At the convention, he makes a new collection of friends, albeit with varying levels of hesitation.  The first is hotel prostitute Bree (Alia Shawkat from Arrested Development), whose come-on Tim completely fails to recognize, offering her a butterscotch candy instead of a cigarette.  The next is convention roommate Ronald Wilkes (Isiah Whitlock Jr.).  They're joined by obnoxious fellow agent Dean Ziegler (John C. Reilly), who Tim's boss has specifically warned him to avoid.  And finally there's Joan Ostrowski-Fox (Anne Heche) whose brashness intrigues and befuddles Tim, and who is herself intrigued and befuddled by his earnestness.

Throughout the weekend, each of the characters gets an opportunity to defy expectations.  Well, maybe not Bree (who, one must admit, exists primarily as a plot device), although she does bail on a potentially profitable convention night to take Tim to house party, but the four insurance agents each get at least one scene to play against character.




 What struck me most on my recent viewing was that four main characters (Tim, Ronald, Deanzie and Joan) each represent our own anxieties about ourselves.  Tim isn't just earnest; he's the clueless naif we each fear ourselves to be when we make ourselves vulnerable to something new, to the world that is bigger than our own back yard.  Ronald is the boring person we fear we are in small talk.  Dean is the overbearing doofus that we worry others will see us as when we speak with confidence, whether real or feigned.  Joan was a little harder to figure out, but I think she's how lost we can feel in our own lives -- overwhelmed but incomplete by living up to expectations and unconvinced by our own self-assurance.  Together, the four of them create a kind of balance, and their acceptance of each other creates a kind of balance between them.

And mayhem.  Don't get me wrong, it's not all cuddles.  The way they rub against each other leads to all kinds of internal and external conflict, but through it, they learn to accept and rely on each other thus becoming something new, something whole.

The movie is packed with rock-solid character actors.  Beyond Helms, Reilly, Heche, Whitlock, Shawkat and Weaver, Stephen Root (News Radio) and Kurtwood Smith (Robocop, That 70s Show) represent Tim's rock-and-a-hard-place.  Tom Lennon and Rob Corddry both appear in almost cameo roles, but Lennon's character -- and the seamy circumstances of his death early in the film -- thread through much of what happens later.
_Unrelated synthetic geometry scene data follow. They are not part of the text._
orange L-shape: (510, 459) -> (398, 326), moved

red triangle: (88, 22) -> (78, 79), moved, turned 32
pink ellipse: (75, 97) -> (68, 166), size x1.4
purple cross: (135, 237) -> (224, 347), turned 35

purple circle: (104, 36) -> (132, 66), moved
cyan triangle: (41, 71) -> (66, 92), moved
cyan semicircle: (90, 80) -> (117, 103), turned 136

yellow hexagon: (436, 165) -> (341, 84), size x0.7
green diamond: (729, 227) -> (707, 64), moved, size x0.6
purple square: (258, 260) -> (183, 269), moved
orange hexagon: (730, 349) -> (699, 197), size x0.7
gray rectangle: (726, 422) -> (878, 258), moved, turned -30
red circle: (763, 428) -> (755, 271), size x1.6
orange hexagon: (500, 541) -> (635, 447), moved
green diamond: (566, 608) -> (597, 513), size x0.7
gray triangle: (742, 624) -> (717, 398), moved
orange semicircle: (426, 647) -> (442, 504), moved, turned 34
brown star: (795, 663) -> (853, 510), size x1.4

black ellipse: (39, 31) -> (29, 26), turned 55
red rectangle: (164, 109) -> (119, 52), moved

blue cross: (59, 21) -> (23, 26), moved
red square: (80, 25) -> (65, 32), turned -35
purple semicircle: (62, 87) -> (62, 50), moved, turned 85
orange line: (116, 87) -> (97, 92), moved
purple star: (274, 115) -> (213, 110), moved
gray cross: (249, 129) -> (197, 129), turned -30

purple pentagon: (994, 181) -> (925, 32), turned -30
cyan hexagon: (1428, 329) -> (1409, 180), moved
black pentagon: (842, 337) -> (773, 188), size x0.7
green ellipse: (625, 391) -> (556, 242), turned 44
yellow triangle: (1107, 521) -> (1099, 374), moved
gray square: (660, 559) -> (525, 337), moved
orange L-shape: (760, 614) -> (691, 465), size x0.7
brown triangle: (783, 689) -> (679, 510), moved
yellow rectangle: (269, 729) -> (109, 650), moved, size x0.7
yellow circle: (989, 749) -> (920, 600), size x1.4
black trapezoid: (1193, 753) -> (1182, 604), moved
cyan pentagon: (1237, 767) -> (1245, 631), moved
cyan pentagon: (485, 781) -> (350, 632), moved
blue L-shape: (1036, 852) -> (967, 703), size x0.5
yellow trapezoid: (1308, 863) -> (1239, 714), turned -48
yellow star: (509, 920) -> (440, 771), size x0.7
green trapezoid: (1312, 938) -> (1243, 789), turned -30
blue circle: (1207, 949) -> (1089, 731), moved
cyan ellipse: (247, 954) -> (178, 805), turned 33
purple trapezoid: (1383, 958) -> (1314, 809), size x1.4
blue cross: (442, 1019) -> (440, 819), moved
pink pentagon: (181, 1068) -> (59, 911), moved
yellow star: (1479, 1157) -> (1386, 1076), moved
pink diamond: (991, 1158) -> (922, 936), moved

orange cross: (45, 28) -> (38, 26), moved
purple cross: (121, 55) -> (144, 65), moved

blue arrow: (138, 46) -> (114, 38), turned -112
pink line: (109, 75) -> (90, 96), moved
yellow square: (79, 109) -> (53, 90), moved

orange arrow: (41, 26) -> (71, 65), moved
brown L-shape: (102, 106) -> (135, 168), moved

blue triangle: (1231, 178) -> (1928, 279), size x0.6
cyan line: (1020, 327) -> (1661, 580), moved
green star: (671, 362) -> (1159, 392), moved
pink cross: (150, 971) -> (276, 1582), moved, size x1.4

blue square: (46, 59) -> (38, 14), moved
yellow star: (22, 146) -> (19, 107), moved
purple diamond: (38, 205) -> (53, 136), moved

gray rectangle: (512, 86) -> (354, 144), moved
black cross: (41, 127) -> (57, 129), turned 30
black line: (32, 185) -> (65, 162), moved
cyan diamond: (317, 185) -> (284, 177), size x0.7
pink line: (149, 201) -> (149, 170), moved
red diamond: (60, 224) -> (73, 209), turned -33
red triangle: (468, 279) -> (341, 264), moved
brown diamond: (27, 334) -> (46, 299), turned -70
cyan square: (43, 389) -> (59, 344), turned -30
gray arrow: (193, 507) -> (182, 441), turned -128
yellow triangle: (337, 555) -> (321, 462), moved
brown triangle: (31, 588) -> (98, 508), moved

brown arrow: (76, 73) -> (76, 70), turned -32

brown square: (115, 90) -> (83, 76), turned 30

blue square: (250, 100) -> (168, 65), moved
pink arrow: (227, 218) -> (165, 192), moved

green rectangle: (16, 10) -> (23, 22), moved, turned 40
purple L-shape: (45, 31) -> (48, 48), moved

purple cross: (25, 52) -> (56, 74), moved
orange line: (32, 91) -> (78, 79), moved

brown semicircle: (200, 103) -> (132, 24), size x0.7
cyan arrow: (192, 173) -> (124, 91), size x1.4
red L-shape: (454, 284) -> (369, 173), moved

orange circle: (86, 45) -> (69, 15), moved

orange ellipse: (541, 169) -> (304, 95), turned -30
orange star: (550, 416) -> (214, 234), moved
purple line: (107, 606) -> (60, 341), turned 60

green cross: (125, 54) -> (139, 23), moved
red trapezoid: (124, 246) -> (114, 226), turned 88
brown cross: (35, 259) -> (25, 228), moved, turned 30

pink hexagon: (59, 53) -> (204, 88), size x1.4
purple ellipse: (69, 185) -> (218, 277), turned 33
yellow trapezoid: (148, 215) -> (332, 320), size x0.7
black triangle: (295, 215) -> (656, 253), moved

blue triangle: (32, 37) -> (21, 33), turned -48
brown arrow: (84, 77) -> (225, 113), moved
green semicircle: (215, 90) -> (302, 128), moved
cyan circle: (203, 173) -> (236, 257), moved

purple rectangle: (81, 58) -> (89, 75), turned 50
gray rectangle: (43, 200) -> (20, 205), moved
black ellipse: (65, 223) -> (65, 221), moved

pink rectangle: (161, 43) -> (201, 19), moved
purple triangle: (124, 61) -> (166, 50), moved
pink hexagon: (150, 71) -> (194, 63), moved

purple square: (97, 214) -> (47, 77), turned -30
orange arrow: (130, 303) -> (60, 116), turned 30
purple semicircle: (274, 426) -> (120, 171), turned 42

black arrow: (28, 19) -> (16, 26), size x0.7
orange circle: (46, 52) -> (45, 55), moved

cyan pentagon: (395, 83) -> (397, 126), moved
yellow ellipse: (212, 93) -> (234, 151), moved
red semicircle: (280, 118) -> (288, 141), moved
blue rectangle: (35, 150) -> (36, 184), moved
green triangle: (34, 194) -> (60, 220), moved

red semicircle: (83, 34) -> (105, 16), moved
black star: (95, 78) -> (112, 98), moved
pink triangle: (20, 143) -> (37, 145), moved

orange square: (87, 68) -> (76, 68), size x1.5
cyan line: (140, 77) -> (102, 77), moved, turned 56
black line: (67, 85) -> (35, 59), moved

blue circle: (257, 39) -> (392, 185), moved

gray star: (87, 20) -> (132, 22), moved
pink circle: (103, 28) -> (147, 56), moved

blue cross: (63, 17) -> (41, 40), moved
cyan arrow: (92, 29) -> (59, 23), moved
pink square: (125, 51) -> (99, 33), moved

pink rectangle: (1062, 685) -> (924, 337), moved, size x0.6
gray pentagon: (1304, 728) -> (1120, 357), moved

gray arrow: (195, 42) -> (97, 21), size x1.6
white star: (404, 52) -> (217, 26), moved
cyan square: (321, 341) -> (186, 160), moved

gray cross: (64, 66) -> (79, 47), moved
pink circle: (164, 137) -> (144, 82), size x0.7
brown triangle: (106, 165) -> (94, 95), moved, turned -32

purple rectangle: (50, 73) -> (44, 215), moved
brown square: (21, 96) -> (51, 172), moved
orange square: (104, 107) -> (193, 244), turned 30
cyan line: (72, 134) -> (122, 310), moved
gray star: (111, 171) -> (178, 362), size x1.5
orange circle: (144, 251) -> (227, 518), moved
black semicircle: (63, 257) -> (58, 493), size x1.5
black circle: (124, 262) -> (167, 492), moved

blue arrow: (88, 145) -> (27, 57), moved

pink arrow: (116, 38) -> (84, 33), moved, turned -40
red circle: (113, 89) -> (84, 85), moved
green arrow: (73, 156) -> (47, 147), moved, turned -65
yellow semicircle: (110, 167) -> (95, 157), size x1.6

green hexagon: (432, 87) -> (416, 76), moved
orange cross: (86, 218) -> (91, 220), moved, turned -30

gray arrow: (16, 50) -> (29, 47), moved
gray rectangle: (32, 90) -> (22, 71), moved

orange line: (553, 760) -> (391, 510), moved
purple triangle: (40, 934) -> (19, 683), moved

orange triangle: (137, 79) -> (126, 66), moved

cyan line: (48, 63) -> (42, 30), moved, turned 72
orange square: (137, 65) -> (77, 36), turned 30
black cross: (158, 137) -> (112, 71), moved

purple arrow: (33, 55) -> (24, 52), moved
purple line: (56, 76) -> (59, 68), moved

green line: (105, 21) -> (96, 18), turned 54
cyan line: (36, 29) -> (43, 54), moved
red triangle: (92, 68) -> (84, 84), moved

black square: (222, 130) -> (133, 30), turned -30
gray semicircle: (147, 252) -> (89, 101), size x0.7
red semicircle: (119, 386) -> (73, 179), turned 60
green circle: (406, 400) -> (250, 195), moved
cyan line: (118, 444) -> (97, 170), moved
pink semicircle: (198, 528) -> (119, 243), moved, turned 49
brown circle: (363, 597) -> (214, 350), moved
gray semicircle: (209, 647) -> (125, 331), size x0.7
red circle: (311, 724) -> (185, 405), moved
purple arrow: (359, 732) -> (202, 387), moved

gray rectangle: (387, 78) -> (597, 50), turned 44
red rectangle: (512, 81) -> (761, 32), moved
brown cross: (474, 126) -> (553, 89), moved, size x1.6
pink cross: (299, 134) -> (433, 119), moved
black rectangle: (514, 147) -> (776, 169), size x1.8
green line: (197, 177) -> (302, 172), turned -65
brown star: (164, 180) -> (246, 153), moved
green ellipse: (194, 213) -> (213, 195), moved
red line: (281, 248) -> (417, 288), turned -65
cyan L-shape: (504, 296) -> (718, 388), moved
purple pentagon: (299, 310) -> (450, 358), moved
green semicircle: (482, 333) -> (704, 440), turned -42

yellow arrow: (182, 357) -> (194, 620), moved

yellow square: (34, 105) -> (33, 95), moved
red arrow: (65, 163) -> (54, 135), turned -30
Cedar Rapids never resorts to the squirmy Comedy of Discomfort that has become the trend in "edgy" and "indy" comedy.  There's shame and embarrassment aplenty, but it's the result of Tim's earnestness coming into conflict with the big nasty world.  He doesn't always do the right things, but he does the wrong things for the right reasons.  His pains are growing pains, and his weekend of confronting his own fears and misconceptions about the world and the wild ride that ensues turn out to be one of those life-changing experiences that strike from out of the blue when we venture beyond the fields we know.